This was the most common question I was asked about my last post. I spent several years in Earth Sciences before returning to astronomy in 2000 as the Manager of the Infrared Science Archive (IRSA) at IPAC, Caltech.  My position gave me 20% of my time to spend on science as a senior member of the IPAC science staff.

I wanted to spend my science time working on brown dwarfs. I have had a longstanding interest in this field, ever since Neill Reid and myself made an early search for them as long ago as 1986.  The trouble was,  I had only 20% of my time for science, and by 2000 the field had blossomed into a dynamic research area, with a huge literature. I found it overwhelming just to read it, let alone develop a research proect.

But an opportunity was at hand.  IPAC was a contributor to the National Virtual Observatory (NVO), a project to develop the infrastructure to make astronomy databases talk to each other. In its early days, the NVO decided to perform three science pilot projects to inform the requirements on infrastructure. One of them was a search for brown dwarfs by cross-matching the databases of sources produced by the Sloan Digital Science Survey (SDSS) and Two Micron All Sky Survey (2MASS)  projects. IPAC was granted technical leadership for this project.

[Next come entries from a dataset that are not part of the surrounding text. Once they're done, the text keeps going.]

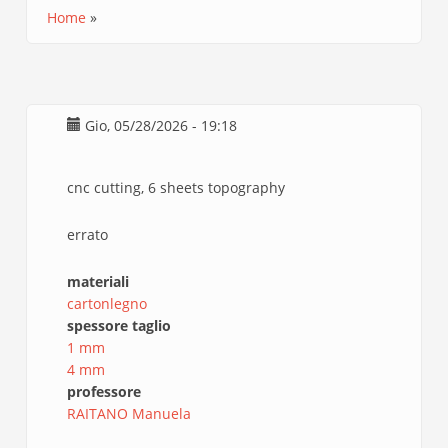
Home
Briciole
di
pane
Gio, 05/28/2026 - 19:18
cnc cutting, 6 sheets topography
errato
materiali
cartonlegno
spessore taglio
1 mm
4 mm
professore
RAITANO Manuela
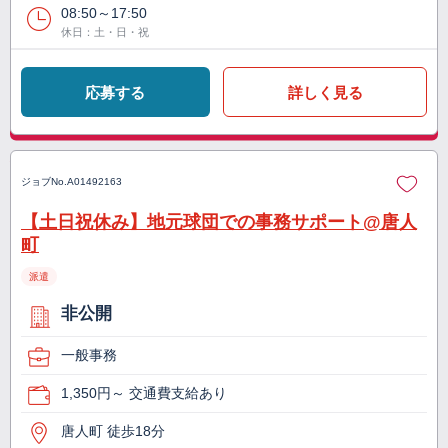
08:50～17:50
休日：土・日・祝
応募する
詳しく見る
ジョブNo.
A01492163
【土日祝休み】地元球団での事務サポート@唐人
町
派遣
非公開
一般事務
1,350円～ 交通費支給あり
唐人町 徒歩18分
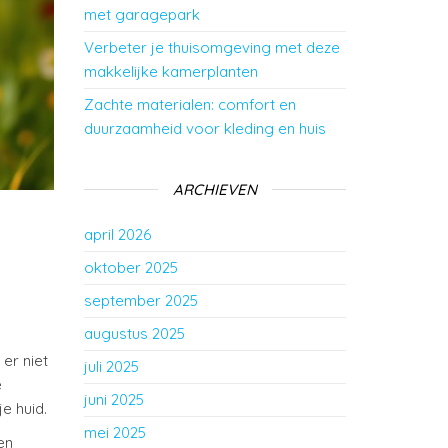
met garagepark
Verbeter je thuisomgeving met deze
makkelijke kamerplanten
Zachte materialen: comfort en
duurzaamheid voor kleding en huis
ARCHIEVEN
april 2026
oktober 2025
september 2025
augustus 2025
er niet
juli 2025
e
juni 2025
e huid.
mei 2025
en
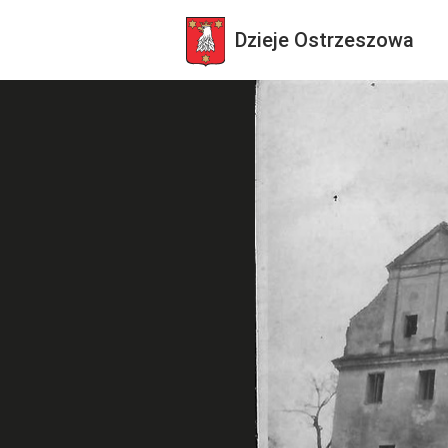
Dzieje
Ostrzeszowa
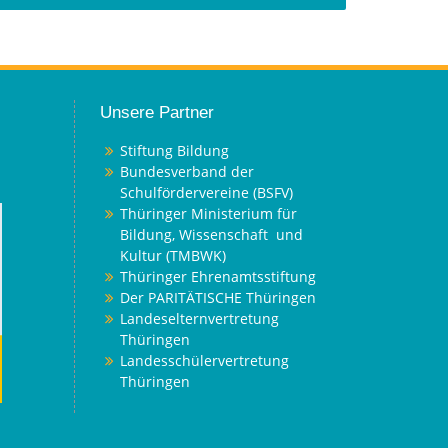
Unsere Partner
Stiftung Bildung
Bundesverband der
Schulfördervereine (BSFV)
Thüringer Ministerium für
Bildung, Wissenschaft und
Kultur (TMBWK)
Thüringer Ehrenamtsstiftung
Der PARITÄTISCHE Thüringen
Landeselternvertretung
Thüringen
Landesschülervertretung
Thüringen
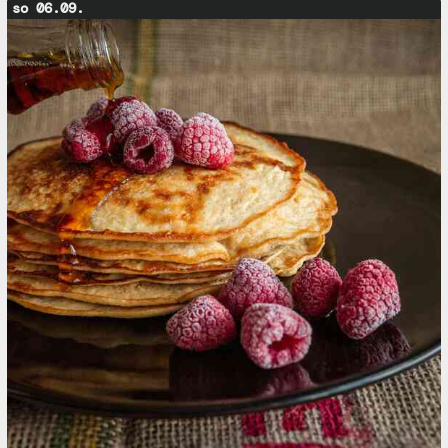
so 06.09.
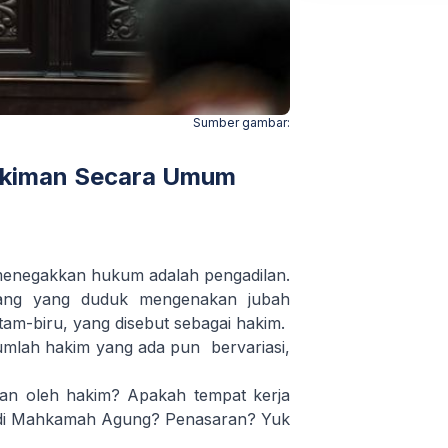
Sumber gambar:
akiman Secara Umum
 menegakkan hukum adalah pengadilan.
rang yang duduk mengenakan jubah
tam-biru, yang disebut sebagai hakim.
jumlah hakim yang ada pun bervariasi,
kan oleh hakim? Apakah tempat kerja
a di Mahkamah Agung? Penasaran? Yuk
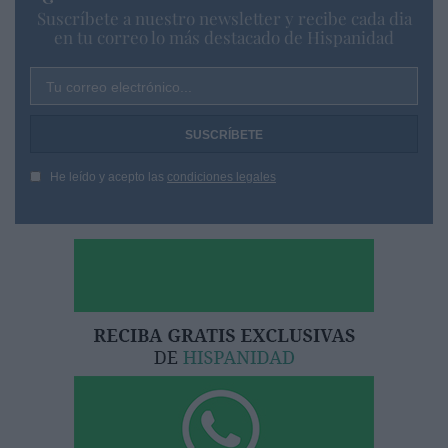
Suscríbete a nuestro newsletter y recibe cada dia
en tu correo lo más destacado de Hispanidad
Tu correo electrónico...
He leído y acepto las
condiciones legales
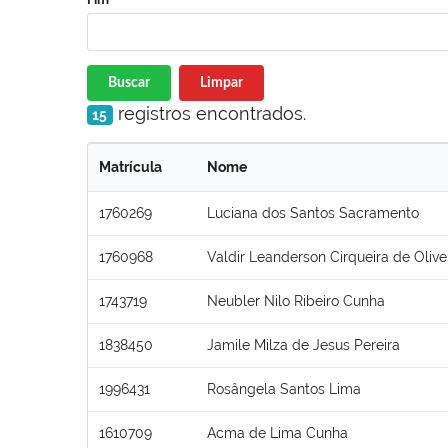
Buscar
Limpar
registros encontrados.
15
Matrícula
Nome
1760269
Luciana dos Santos Sacramento
1760968
Valdir Leanderson Cirqueira de Olive
1743719
Neubler Nilo Ribeiro Cunha
1838450
Jamile Milza de Jesus Pereira
1996431
Rosângela Santos Lima
1610709
Acma de Lima Cunha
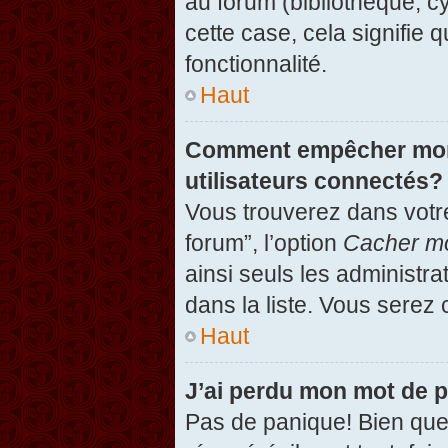
au forum (bibliothèque, cy
cette case, cela signifie 
fonctionnalité.
Haut
Comment empêcher mon n
utilisateurs connectés?
Vous trouverez dans votre
forum”, l’option
Cacher mo
ainsi seuls les administr
dans la liste. Vous serez 
Haut
J’ai perdu mon mot de 
Pas de panique! Bien que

This was my opportunity to get back into research. I recruited my colleague Davy Kirkpatrick at IPAC, one of the founders of the brown dwarf field and one of its leading experts, to work with me on science goals. And I recruited Serge Monkewitz, a very bright Software Engineer, to build the search engine. Working together, we got the engine going, and we set up search criteria that would optimize our chances of finding brown dwarf candidates, especially very cool (in temperature!) ones, designated T-dwarfs.  Then we went through the list of candidates, and culled out image artifacts.  We then recruited Stan Metchev, then at UCLA and now on the faculty at Stony Brook, to work with us to measure spectra and make positive identifications. It took 5 or 6 years to observe the candidates, what with the usual allocations of cloudy nights, but we hit paydirt. We found 2 new very cool T-types, and made the first estimates of their space densities, and we found a number of unusual warm brown dwarfs.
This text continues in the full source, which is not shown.